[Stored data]
--- START ---
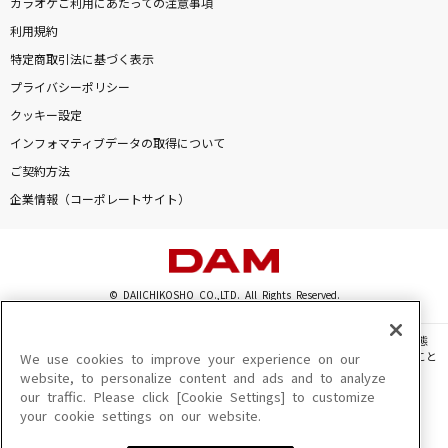
カラオケご利用にあたっての注意事項
利用規約
特定商取引法に基づく表示
プライバシーポリシー
クッキー設定
インフォマティブデータの取得について
ご契約方法
企業情報（コーポレートサイト）
© DAIICHIKOSHO CO.,LTD. All Rights Reserved.
このサイトに掲載されている一切の文章・画像・写真・動画・音声等を、手段や形態
を問わず、著作権法の定める範囲を超えて無断で複製、転載、ファイル化などすること
We use cookies to improve your experience on our
を禁じます。
website, to personalize content and ads and to analyze
our traffic. Please click [Cookie Settings] to customize
楽曲及びコンテンツは、機種によりご利用いただけない場合があります。
your cookie settings on our website.
楽曲及びコンテンツの配信日、配信内容が変更になる場合があります。
楽曲によりMYリスト保存ができない場合があります。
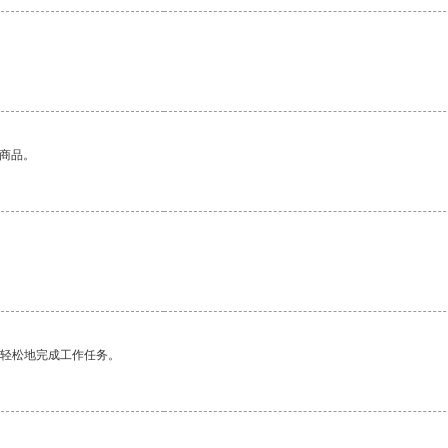
的商品。
更轻松地完成工作任务。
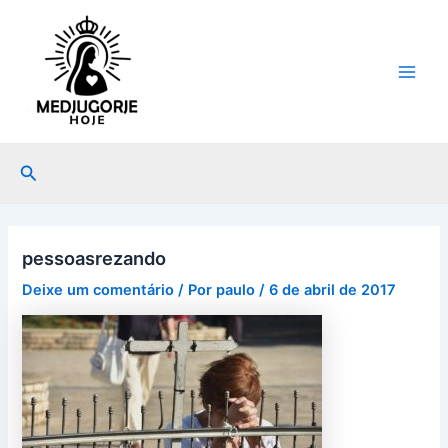
Ir
Post
Main
para
navigation
Men
o
conteúdo
Pesquisar
pessoasrezando
Deixe um comentário
/ Por
paulo
/
6 de abril de 2017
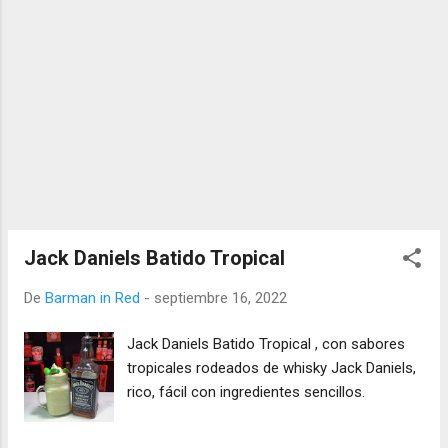
Jack Daniels Batido Tropical
De
Barman in Red
-
septiembre 16, 2022
Jack Daniels Batido Tropical , con sabores
tropicales rodeados de whisky Jack Daniels,
rico, fácil con ingredientes sencillos.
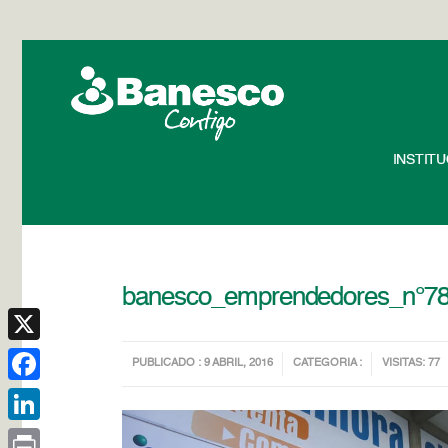
INSTIT
banesco_emprendedores_n°7
X
PUBLICADO : 9 ABRIL, 2016
CATEGORIA :
VISITAS: 77
Facebook
LinkedIn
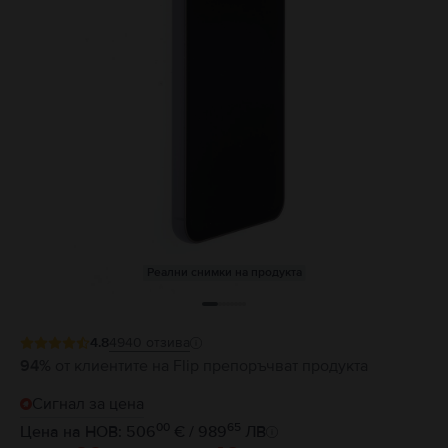
Реални снимки на продукта
4.8
4940
отзива
94%
от клиентите на Flip препоръчват продукта
Сигнал за цена
00
65
Цена на НОВ: 506
€ / 989
ЛВ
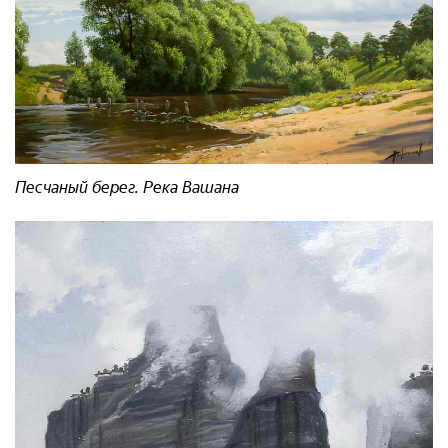
Песчаный берег. Река Вашана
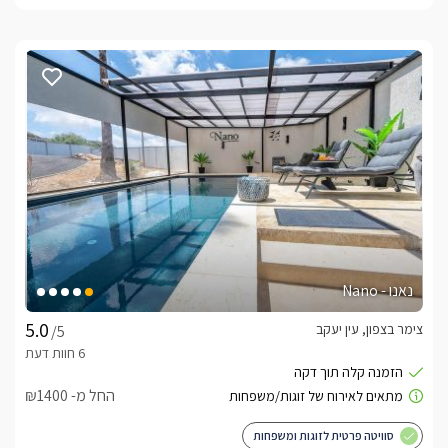
נאנו - Nano
צימר בצפון, עין יעקב
/5
החל מ- ₪1400
סוויטה פרטית לזוגות ומשפחות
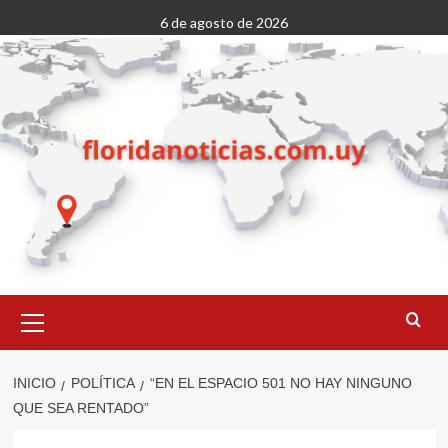
Saltar
6 de agosto de 2026
al
contenido
Menú
primario
INICIO
POLÍTICA
“EN EL ESPACIO 501 NO HAY NINGUNO
QUE SEA RENTADO”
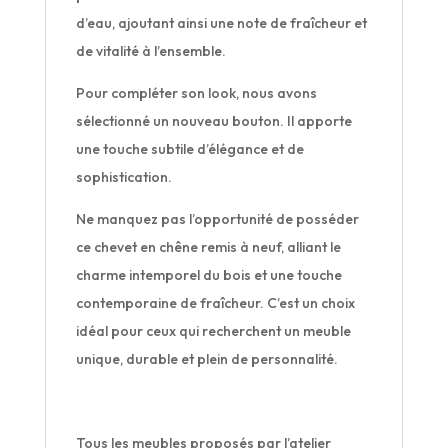
d’eau, ajoutant ainsi une note de fraîcheur et
de vitalité à l’ensemble.
Pour compléter son look, nous avons
sélectionné un nouveau bouton. Il apporte
une touche subtile d’élégance et de
sophistication.
Ne manquez pas l’opportunité de posséder
ce chevet en chêne remis à neuf, alliant le
charme intemporel du bois et une touche
contemporaine de fraîcheur. C’est un choix
idéal pour ceux qui recherchent un meuble
unique, durable et plein de personnalité.
Tous les meubles proposés par l’atelier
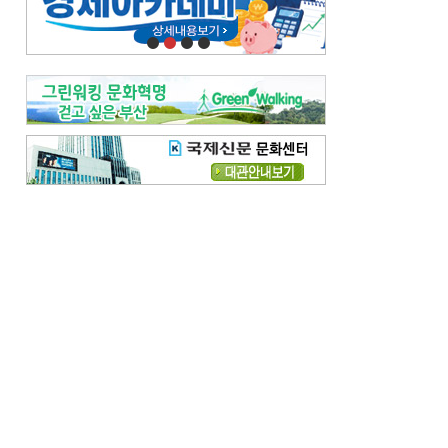
오늘의 날씨-
[전체보기]
오늘의 날씨- 2026년 8월 7일
오늘의 날씨- 2026년 8월 6일
우리 결혼해요-
[전체보기]
우리 결혼해요- 김홍윤·정세빈 커플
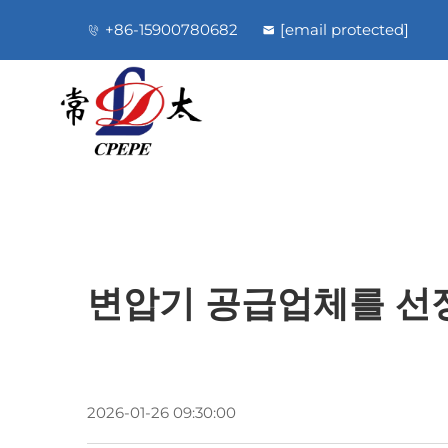
+86-15900780682
[email protected]
변압기 공급업체를 선정
2026-01-26 09:30:00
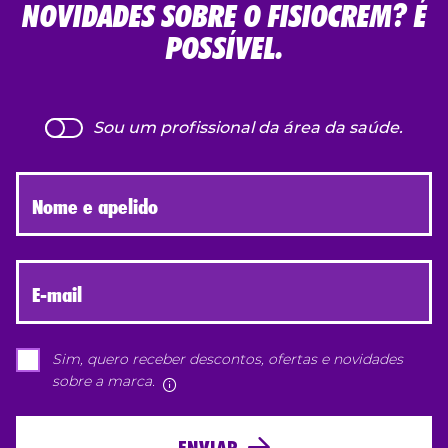
NOVIDADES SOBRE O FISIOCREM? É
POSSÍVEL.
Sou um profissional da área da saúde.
Nome e apelido
E-mail
Sim, quero receber descontos, ofertas e novidades
sobre a marca.
Mais informações
ENVIAR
--- END ---
#### Task details
The copy should hold exactly the lines above from the one with "特定商取引法に基づく表示" through the one with "sophistication.", both ends counted, and no pictures at all.

#### Task solution
特定商取引法に基づく表示
プライバシーポリシー
クッキー設定
インフォマティブデータの取得について
ご契約方法
企業情報（コーポレートサイト）
© DAIICHIKOSHO CO.,LTD. All Rights Reserved.
このサイトに掲載されている一切の文章・画像・写真・動画・音声等を、手段や形態
を問わず、著作権法の定める範囲を超えて無断で複製、転載、ファイル化などすること
We use cookies to improve your experience on our
を禁じます。
website, to personalize content and ads and to analyze
our traffic. Please click [Cookie Settings] to customize
楽曲及びコンテンツは、機種によりご利用いただけない場合があります。
your cookie settings on our website.
楽曲及びコンテンツの配信日、配信内容が変更になる場合があります。
楽曲によりMYリスト保存ができない場合があります。
的商品。
更轻松地完成工作任务。
Ir
Post
Main
para
navigation
Men
o
conteúdo
Pesquisar
pessoasrezando
Deixe um comentário
/ Por
paulo
/
6 de abril de 2017
Jack Daniels Batido Tropical
De
Barman in Red
-
septiembre 16, 2022
Jack Daniels Batido Tropical , con sabores
tropicales rodeados de whisky Jack Daniels,
rico, fácil con ingredientes sencillos.
INSTIT
banesco_emprendedores_n°7
X
PUBLICADO : 9 ABRIL, 2016
CATEGORIA :
VISITAS: 77
Facebook
LinkedIn
Реални снимки на продукта
4.8
4940
отзива
94%
от клиентите на Flip препоръчват продукта
Сигнал за цена
00
65
Цена на НОВ: 506
€ / 989
ЛВ
Песчаный берег. Река Вашана
נאנו - Nano
צימר בצפון, עין יעקב
/5
החל מ- ₪1400
סוויטה פרטית לזוגות ומשפחות
Saltar
6 de agosto de 2026
al
contenido
Menú
primario
INICIO
POLÍTICA
“EN EL ESPACIO 501 NO HAY NINGUNO
QUE SEA RENTADO”
d’eau, ajoutant ainsi une note de fraîcheur et
de vitalité à l’ensemble.
Pour compléter son look, nous avons
sélectionné un nouveau bouton. Il apporte
une touche subtile d’élégance et de
sophistication.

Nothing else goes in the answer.